- What is expected: The data that follows must be transcribed in full and exactly, minus the pictures.
Data records section start
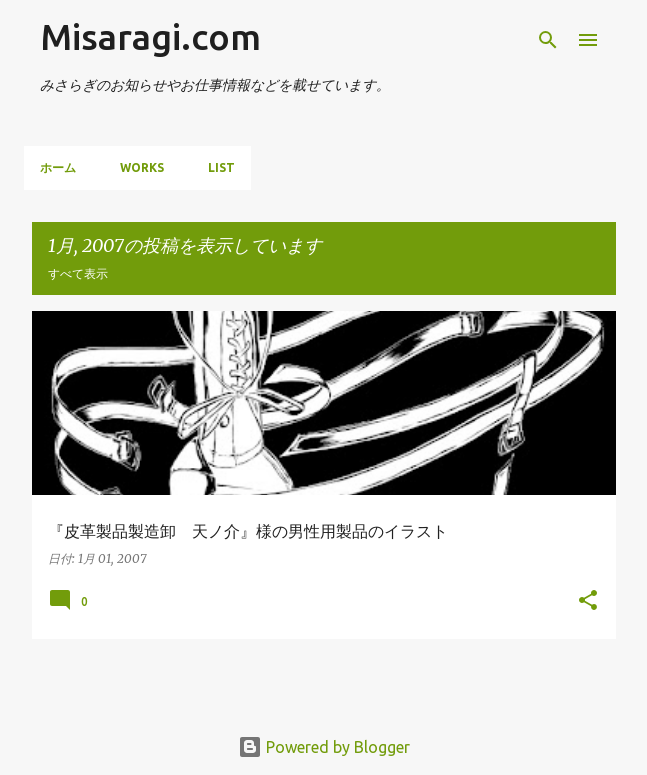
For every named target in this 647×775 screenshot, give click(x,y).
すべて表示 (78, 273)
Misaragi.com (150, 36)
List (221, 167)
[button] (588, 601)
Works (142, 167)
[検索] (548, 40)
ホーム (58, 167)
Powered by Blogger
Data records section end
- Answer space:
For every named target in this 647×775 screenshot, give click(x,y).
すべて表示 (78, 273)
Misaragi.com (150, 36)
List (221, 167)
[button] (588, 601)
Works (142, 167)
[検索] (548, 40)
ホーム (58, 167)
Powered by Blogger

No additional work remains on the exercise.